Above: The ruins look far better since the recent repointing of all the loose stonework.

I hadn’t been down to the ruins since mid-September so I’m not sure when the work was completed. But it’s good to see that the metal fencing around Errwood Hall has finally been removed so that visitors can once again enjoy exploring this historic site. (Click here for more information on the hall.)

Above: It’s a shame that the steps weren’t put back in place.

Forestry England, which manages this part of the valley on behalf of the land-owners, United Utilities, had responded to a steady stream of vandalism by replacing missing stones and repointing some of the low walls.

The most recent example was when some mindless cretin tried to tunnel under the stone steps just beyond the entrance, presumably in a ridiculous attempt to reach the cellars (see this post).

But I do think it’s a great pity that the steps weren’t put back in place, and have instead been left lying on the ground nearby.
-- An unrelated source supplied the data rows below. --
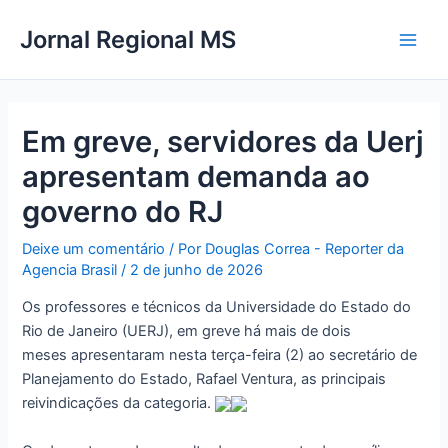
Ir
Main
Jornal Regional MS
para
Men
o
conteúdo
Em greve, servidores da Uerj
apresentam demanda ao
governo do RJ
Deixe um comentário
/ Por
Douglas Correa - Reporter da
Agencia Brasil
/
2 de junho de 2026
Os professores e técnicos da Universidade do Estado do
Rio de Janeiro (UERJ), em greve há mais de dois
meses apresentaram nesta terça-feira (2) ao secretário de
Planejamento do Estado, Rafael Ventura, as principais
reivindicações da categoria.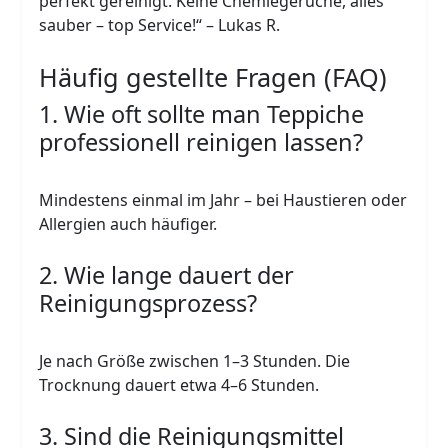
perfekt gereinigt. Keine Chemiegerüche, alles
sauber – top Service!“ – Lukas R.
Häufig gestellte Fragen (FAQ)
1. Wie oft sollte man Teppiche
professionell reinigen lassen?
Mindestens einmal im Jahr – bei Haustieren oder
Allergien auch häufiger.
2. Wie lange dauert der
Reinigungsprozess?
Je nach Größe zwischen 1–3 Stunden. Die
Trocknung dauert etwa 4–6 Stunden.
3. Sind die Reinigungsmittel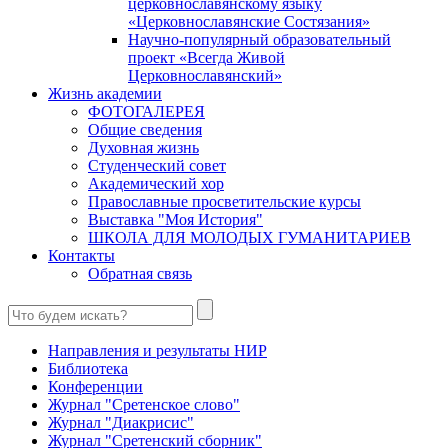
церковнославянскому языку
«Церковнославянские Состязания»
Научно-популярный образовательный
проект «Всегда Живой
Церковнославянский»
Жизнь академии
ФОТОГАЛЕРЕЯ
Общие сведения
Духовная жизнь
Студенческий совет
Академический хор
Православные просветительские курсы
Выставка "Моя История"
ШКОЛА ДЛЯ МОЛОДЫХ ГУМАНИТАРИЕВ
Контакты
Обратная связь
Направления и результаты НИР
Библиотека
Конференции
Журнал "Сретенское слово"
Журнал "Диакрисис"
Журнал "Сретенский сборник"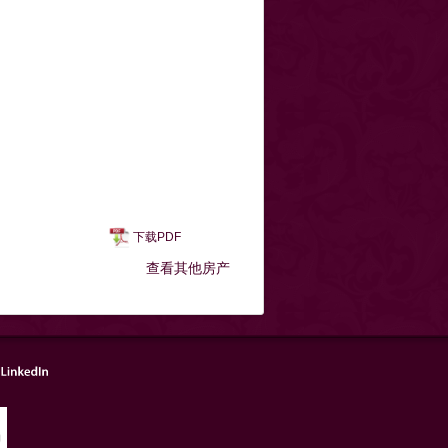
下载PDF
查看其他房产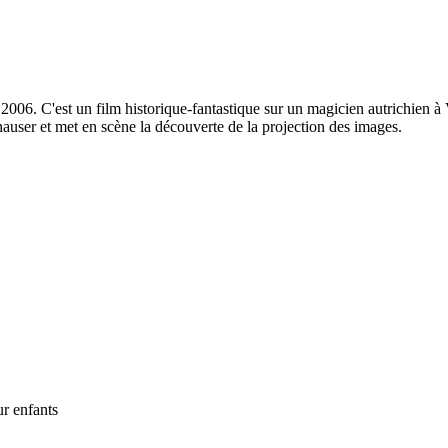
 2006. C'est un film historique-fantastique sur un magicien autrichien à
hauser et met en scène la découverte de la projection des images.
r enfants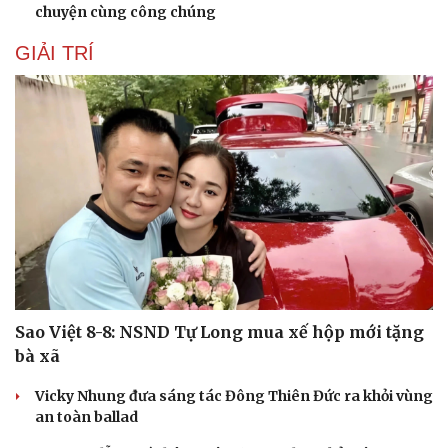
chuyện cùng công chúng
GIẢI TRÍ
Sao Việt 8-8: NSND Tự Long mua xế hộp mới tặng
bà xã
Vicky Nhung đưa sáng tác Đông Thiên Đức ra khỏi vùng
an toàn ballad
Cải chính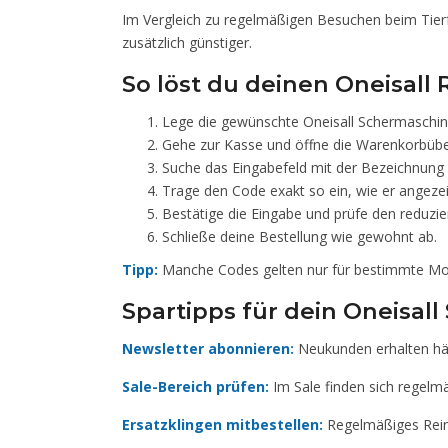
Im Vergleich zu regelmäßigen Besuchen beim Tierf
zusätzlich günstiger.
So löst du deinen Oneisall
Lege die gewünschte Oneisall Schermaschin
Gehe zur Kasse und öffne die Warenkorbübe
Suche das Eingabefeld mit der Bezeichnung
Trage den Code exakt so ein, wie er angezei
Bestätige die Eingabe und prüfe den reduzi
Schließe deine Bestellung wie gewohnt ab.
Tipp:
Manche Codes gelten nur für bestimmte Mode
Spartipps für dein Oneisal
Newsletter abonnieren:
Neukunden erhalten häu
Sale-Bereich prüfen:
Im Sale finden sich regelmä
Ersatzklingen mitbestellen:
Regelmäßiges Reini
They helped reveal the internal layout of the hall.

Above: Crossing the stream now that the footbridge has been removed isn’t easy when the water level rises and the banks are muddy.

Vanishing footbridge update

I also noticed that the ‘footpath closed’ signs have been removed from the track going around the back of the ruins. I’m guessing that someone just took it upon themselves to remove them as Forestry England were talking about closing the footpath for some time.

There was a fair amount of water coming down the stream (see photo above), but it was still fairly easy to step across using the large stones. But as Janet commented under this post, it wouldn’t be so easy with a small child and a baby in a baby carrier!

It wouldn’t surprise me if Forestry England put up something more solid across both ends of the path to prevent people using it. And it wouldn’t surprise me if someone else then decided to remove them!

It would have been so much better if FE had simply repaired the footbridge rather than remove it.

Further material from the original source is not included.